My aim was to offer a different, more complex portrait of a migrant. More than that, in terms of film direction - and contrary to what I’d done in my previous films - I wanted to dig deep into the private lives of characters coming from the same social background. I wanted to explore intimacy for a change, and to film people at home; to feel closer to them. In my mind, family was the only way for me to film such levels of intimacy. So I decided to speak to my cousin, who I’m very close to, and he let me film his mid-life crisis.
In your second film, you examine the notion of "masculinity" once again. In your opinion, is it easy for a man to satisfy modern-day society’s demands, where ever-increasing importance is placed on performance?
This is a really interesting question. My English Cousin is my third film, but I often come back to the same characters; namely Algerian men living in working class areas. I’ve created some kind of trilogy without actually intending to. If I think about it, this is probably a bit of a conscious choice.
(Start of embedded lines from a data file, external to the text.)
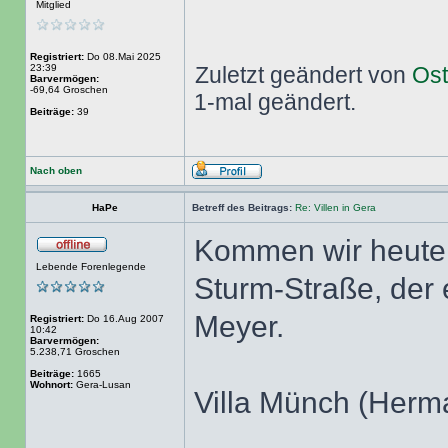
Mitglied
Registriert:
Do 08.Mai 2025
23:39
Zuletzt geändert von
Ost
Barvermögen:
-69,64 Groschen
1-mal geändert.
Beiträge:
39
Nach oben
HaPe
Betreff des Beitrags:
Re: Villen in Gera
Kommen wir heute z
Lebende Forenlegende
Sturm-Straße, der 
Meyer.
Registriert:
Do 16.Aug 2007
10:42
Barvermögen:
5.238,71 Groschen
Beiträge:
1665
Wohnort:
Gera-Lusan
Villa Münch (Herm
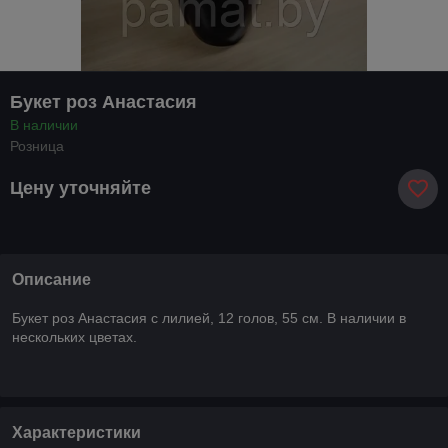
Букет роз Анастасия
В наличии
Розница
Цену уточняйте
Описание
Букет роз Анастасия с лилией, 12 голов, 55 см. В наличии в
нескольких цветах.
Характеристики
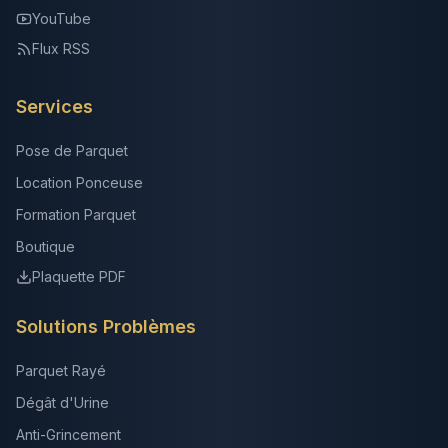
YouTube
Flux RSS
Services
Pose de Parquet
Location Ponceuse
Formation Parquet
Boutique
Plaquette PDF
Solutions Problèmes
Parquet Rayé
Dégât d'Urine
Anti-Grincement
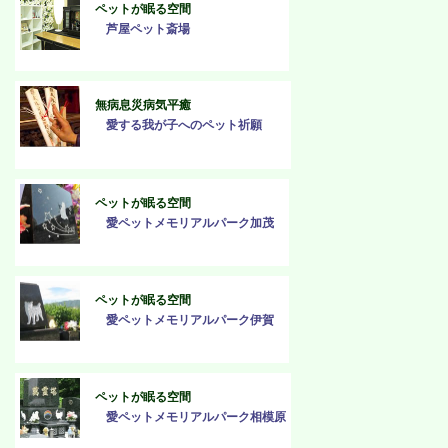
ペットが眠る空間
芦屋ペット斎場
無病息災病気平癒
愛する我が子へのペット祈願
ペットが眠る空間
愛ペットメモリアルパーク加茂
ペットが眠る空間
愛ペットメモリアルパーク伊賀
ペットが眠る空間
愛ペットメモリアルパーク相模原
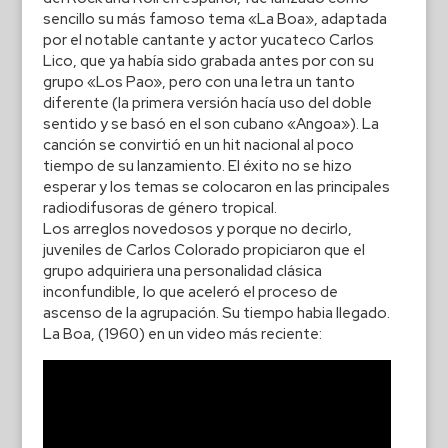
sencillo su más famoso tema «La Boa», adaptada
por el notable cantante y actor yucateco Carlos
Lico, que ya había sido grabada antes por con su
grupo «Los Pao», pero con una letra un tanto
diferente (la primera versión hacía uso del doble
sentido y se basó en el son cubano «Angoa»). La
canción se convirtió en un hit nacional al poco
tiempo de su lanzamiento. El éxito no se hizo
esperar y los temas se colocaron en las principales
radiodifusoras de género tropical.
Los arreglos novedosos y porque no decirlo,
juveniles de Carlos Colorado propiciaron que el
grupo adquiriera una personalidad clásica
inconfundible, lo que aceleró el proceso de
ascenso de la agrupación. Su tiempo habia llegado.
La Boa, (1960) en un video más reciente:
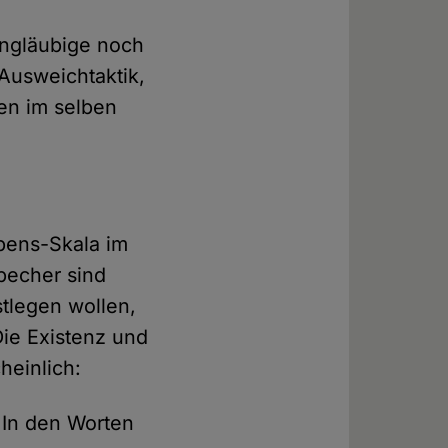
Ungläubige noch
Ausweichtaktik,
en im selben
ubens-Skala im
becher sind
stlegen wollen,
Die Existenz und
heinlich:
 In den Worten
What I was actually looking to do was to explore my "negative" side, my "opposite". I was born in Switzerland, and when I was in Algeria with my cousins, I would ask myself: what would I do if I’d been born here? The act of making a film was a way of thinking about all this and acknowledging my privileges. Undoubtedly, I imagine the theme of masculinity does come into it - into this encounter, into this need to take a good look at myself, and at these people who are born on the other side of the sea.
In Algeria, men feel a real sense of pressure from their families; they have to appear strong. Where I live, I’ve often had to contend with the stereotypical image of a young Arab: a bit of a thug, an arsehole when it comes to girls, really misogynist… My films allow me to drill down into this subject, and to show that it’s not in their nature to be arseholes, it’s the socio-economic and political conditions they’re living in that trap them within this narrative. I think there’s often a crossover between gender issues and colonial issues: the view we in the West have of Arab men or women. Films allows us to talk and to debate these issues.
Until now, you’ve always shot films set in Algeria or films focusing on the Algerian people. Is this also a way for you to tell your own personal story?
I wouldn’t have made films if it weren’t for Algeria, and I would never have made films if I’d been born over there. There’s clearly something personal about my films. And, evidently, there’s a personal and social universe in Algeria that fascinates me.
With My English Cousin, I saw through some kind of undertaking which I didn’t even mean to embark upon. This latest film is also a bit of an achievement because I had the courage, the strength and the experience required to take a good look at my family; to make a stand on who I am. Whenever I talk with my cousin, we develop a greater understanding of the bonds that tie us together. I don’t appear very often in the film, but the viewer understands that I wasn’t born in Algeria. I’ve often been asked: why is it that even though you weren’t born in Algeria, you still talk about that country?